Task to carry out: The answer is one number. Say how many lines in the entries below include the word "Torino".

(Saved entries)
_ _ _ _ _

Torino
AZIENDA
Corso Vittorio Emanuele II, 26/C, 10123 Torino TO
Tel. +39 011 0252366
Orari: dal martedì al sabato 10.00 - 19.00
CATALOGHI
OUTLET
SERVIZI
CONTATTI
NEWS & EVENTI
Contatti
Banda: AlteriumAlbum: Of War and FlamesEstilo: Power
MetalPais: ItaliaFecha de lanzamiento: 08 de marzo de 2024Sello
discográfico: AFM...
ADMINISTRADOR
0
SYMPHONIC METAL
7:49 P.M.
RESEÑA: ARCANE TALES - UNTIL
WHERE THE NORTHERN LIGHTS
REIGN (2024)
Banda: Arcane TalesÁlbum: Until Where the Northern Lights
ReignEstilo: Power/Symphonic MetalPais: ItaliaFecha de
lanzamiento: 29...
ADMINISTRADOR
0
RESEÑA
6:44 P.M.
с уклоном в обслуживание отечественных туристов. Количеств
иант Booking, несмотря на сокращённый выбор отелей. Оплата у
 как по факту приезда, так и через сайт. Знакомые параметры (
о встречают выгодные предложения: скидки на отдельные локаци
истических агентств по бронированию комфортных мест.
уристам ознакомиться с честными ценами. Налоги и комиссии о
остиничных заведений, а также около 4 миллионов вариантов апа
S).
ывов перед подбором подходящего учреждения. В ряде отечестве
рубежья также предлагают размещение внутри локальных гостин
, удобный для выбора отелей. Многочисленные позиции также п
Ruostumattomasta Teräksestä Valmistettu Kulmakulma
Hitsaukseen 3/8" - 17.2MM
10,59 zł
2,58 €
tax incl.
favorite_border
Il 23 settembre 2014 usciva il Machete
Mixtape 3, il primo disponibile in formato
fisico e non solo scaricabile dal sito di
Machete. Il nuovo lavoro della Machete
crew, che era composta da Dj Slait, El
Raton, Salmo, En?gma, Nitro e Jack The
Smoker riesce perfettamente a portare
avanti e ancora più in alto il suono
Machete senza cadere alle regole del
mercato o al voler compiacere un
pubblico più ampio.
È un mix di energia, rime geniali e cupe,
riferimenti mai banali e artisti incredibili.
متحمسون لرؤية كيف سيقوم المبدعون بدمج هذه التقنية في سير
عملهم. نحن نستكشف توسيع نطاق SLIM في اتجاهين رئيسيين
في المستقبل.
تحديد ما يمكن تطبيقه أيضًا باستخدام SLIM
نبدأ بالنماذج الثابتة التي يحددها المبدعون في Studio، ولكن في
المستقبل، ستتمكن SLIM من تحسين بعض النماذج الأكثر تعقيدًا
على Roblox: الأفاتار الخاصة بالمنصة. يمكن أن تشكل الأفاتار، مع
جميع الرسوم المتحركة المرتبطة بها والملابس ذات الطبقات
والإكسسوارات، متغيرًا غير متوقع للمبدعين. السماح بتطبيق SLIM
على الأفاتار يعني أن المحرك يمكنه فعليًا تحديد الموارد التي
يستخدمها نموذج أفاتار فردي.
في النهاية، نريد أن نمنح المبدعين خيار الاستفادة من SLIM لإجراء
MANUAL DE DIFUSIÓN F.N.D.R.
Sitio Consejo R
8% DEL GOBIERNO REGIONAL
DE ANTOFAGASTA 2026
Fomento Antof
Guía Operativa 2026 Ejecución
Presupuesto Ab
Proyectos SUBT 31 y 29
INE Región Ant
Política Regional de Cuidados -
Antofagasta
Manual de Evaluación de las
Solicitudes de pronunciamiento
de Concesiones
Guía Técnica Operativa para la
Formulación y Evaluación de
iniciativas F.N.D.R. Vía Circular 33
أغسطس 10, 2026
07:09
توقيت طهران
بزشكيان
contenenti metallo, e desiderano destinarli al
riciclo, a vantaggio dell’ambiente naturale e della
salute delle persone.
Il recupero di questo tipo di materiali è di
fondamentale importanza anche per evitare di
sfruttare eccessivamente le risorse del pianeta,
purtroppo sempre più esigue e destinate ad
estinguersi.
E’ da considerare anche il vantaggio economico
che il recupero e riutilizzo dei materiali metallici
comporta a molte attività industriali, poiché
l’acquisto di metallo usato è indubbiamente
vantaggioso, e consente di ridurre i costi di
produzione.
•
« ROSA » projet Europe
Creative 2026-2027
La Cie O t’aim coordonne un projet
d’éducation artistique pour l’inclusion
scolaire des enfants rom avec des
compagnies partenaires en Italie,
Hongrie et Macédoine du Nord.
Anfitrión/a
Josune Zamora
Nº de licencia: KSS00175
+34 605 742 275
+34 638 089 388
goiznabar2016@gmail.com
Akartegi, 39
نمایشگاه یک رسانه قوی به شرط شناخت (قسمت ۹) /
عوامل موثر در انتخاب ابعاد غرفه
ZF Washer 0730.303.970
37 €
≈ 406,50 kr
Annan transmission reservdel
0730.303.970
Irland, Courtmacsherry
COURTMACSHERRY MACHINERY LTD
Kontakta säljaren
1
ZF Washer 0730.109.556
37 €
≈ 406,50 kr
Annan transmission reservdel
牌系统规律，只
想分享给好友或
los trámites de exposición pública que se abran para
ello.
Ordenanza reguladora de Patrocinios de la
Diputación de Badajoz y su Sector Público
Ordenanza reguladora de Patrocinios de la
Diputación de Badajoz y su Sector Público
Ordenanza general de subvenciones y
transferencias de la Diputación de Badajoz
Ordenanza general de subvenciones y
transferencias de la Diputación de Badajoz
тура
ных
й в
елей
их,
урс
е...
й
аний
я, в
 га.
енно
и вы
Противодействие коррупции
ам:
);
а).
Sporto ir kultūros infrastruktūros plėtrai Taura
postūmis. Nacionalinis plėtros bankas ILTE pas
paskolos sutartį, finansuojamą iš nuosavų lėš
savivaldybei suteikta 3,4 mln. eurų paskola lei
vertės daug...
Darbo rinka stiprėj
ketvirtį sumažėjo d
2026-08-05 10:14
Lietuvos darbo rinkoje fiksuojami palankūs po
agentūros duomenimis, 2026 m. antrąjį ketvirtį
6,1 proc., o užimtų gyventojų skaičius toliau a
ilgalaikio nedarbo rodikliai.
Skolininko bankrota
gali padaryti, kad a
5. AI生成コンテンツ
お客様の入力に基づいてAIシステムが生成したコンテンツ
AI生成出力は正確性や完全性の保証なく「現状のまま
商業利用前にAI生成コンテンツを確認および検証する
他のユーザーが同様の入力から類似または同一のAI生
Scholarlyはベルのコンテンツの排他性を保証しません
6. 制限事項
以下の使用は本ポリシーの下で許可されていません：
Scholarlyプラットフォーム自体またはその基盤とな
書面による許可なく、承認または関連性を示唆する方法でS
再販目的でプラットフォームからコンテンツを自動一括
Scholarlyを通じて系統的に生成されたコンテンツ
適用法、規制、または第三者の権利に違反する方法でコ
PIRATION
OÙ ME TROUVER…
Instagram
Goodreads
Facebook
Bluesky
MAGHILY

_ _ _ _ _

Exercise solution: 2